CEO Darrell Cavens tells Inc. in a written statement that he views Zulily and television shopping network QVC as "complementary in nature." He says the two companies can share each other's networks to help their suppliers grow and gain supply chain efficiencies.
“When I dropped off my daughter at daycare, she had the same character on her t-shirt as some of the other kids. The shirt just was not special. I could go to a boutique store, and spend $50 for a pair of pants for my son, but an hour and a half later there would be grass stains and holes all over them,” he explained. A request for comment from the company was not returned at the time of publishing.
Zulily’s parent-centric business selling items like baby gear and women’s apparel at steep discounts grew in popularity and it became a bit of an e-commerce juggernaut.
Shares opened the morning of Zulily’s 2013 public offering at $39, 88 percent higher than the IPO price of $22, Venture Beat reported, making it the most successful public offering for an e-commerce site in years.
But the company has always been “a bit of an oddity,” GeekWire reported when its share price was plummeting earlier this year. Zulily put little stress on fast delivery or holiday sales. The company’s chairman Mark Vadon was quoted as saying Wall Street didn’t understand what motivated the customers.
“They think it has to be low-priced, and a commodity, and that you have to get it to them fast--two-day is good, one day is better and same-day is best,” he said.
The company’s model had relied on offering items at steep discounts and then having suppliers ship the items to Zulily to sort and deliver, rather than keeping the items warehoused ahead of time, according to the Wall Street Journal. The process could mean customers would have to wait longer than two weeks to receive items.
The company's share price in January fell to $18.53, having peaked in 2014 at $70. Cavens discussed plans to close the company’s U.K. office.

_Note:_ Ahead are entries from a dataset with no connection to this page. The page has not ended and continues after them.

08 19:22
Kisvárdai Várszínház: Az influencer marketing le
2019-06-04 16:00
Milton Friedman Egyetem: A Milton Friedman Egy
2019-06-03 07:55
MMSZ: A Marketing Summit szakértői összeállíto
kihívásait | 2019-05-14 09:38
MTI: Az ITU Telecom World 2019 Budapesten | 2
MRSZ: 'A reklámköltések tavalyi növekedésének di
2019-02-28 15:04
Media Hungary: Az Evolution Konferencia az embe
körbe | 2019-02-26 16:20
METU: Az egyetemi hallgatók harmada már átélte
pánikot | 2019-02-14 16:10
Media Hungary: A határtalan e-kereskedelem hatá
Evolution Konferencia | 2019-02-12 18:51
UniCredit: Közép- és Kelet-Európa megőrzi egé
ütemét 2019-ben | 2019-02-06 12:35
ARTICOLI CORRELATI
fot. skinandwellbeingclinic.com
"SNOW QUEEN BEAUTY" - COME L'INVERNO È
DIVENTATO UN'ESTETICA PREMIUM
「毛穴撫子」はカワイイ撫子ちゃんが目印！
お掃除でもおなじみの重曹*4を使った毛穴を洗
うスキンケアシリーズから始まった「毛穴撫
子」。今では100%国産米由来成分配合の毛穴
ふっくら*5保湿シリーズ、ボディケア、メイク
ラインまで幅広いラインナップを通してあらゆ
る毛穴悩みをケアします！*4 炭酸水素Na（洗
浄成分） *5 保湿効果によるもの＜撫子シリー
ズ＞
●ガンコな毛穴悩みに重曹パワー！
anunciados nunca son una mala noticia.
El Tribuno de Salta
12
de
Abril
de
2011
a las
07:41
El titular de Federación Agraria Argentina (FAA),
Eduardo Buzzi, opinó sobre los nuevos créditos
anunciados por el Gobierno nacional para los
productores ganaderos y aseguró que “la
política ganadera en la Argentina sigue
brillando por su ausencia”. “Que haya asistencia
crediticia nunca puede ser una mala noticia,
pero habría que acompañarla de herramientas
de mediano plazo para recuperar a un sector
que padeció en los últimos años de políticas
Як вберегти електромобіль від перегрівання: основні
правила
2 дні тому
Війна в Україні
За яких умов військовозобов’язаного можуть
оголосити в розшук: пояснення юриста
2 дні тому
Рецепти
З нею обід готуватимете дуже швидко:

The company in March was trying to shift towards a faster delivery model by storing more items in its warehouses before putting them up for sale online, something Amazon has done for a while. But it looks like the effort was too late. QVC scooped up the company for $18.75 a share.

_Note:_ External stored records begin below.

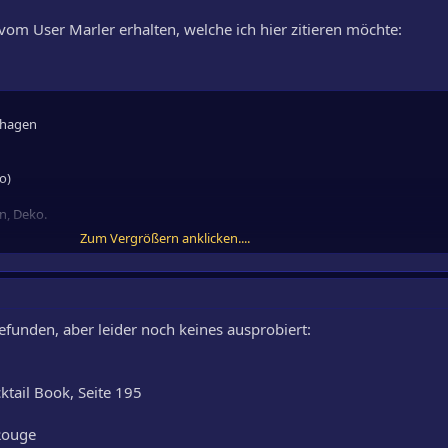
vom User Marler erhalten, welche ich hier zitieren möchte:
nhagen
o)
en, Deko.
Zum Vergrößern anklicken....
efunden, aber leider noch keines ausprobiert:
las, Deko.
tail Book, Seite 195
Rouge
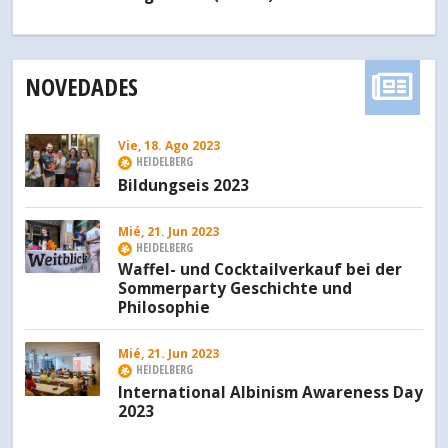
NOVEDADES
Vie, 18. Ago 2023
HEIDELBERG
Bildungseis 2023
Mié, 21. Jun 2023
HEIDELBERG
Waffel- und Cocktailverkauf bei der
Sommerparty Geschichte und
Philosophie
Mié, 21. Jun 2023
HEIDELBERG
International Albinism Awareness Day
2023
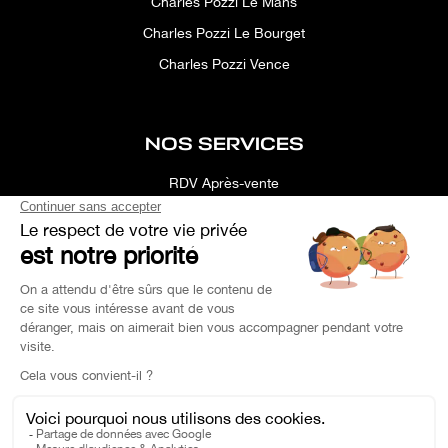
Charles Pozzi Le Mans
Charles Pozzi Le Bourget
Charles Pozzi Vence
NOS SERVICES
RDV Après-vente
Conciergerie
Simulateur
Location d'espace
Recherche Personnalisée
Financement
Estimation de Reprise
Pièce de Rechange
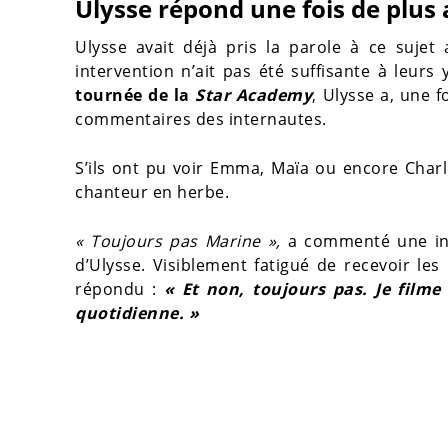
Ulysse répond une fois de plus
Ulysse avait déjà pris la parole à ce sujet
intervention n’ait pas été suffisante à leurs
tournée de la
Star Academy
, Ulysse a, une f
commentaires des internautes.
S’ils ont pu voir Emma, Maïa ou encore Charl
chanteur en herbe.
« Toujours pas Marine »,
a commenté une int
d’Ulysse. Visiblement fatigué de recevoir l
répondu :
« Et non, toujours pas. Je filme 
quotidienne. »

The silver lining for the e-commerce site is that some parts of the company are to remain static. Cavens will stay on as CEO and headquarters will remain in Seattle, according to the Associated Press.
"We’ll drive the business forward as distinct brands so everything we’re working on remains the same. We will work together with both teams to find the places that we believe make sense to integrate and determine where it makes sense to operate separately," says Cavens.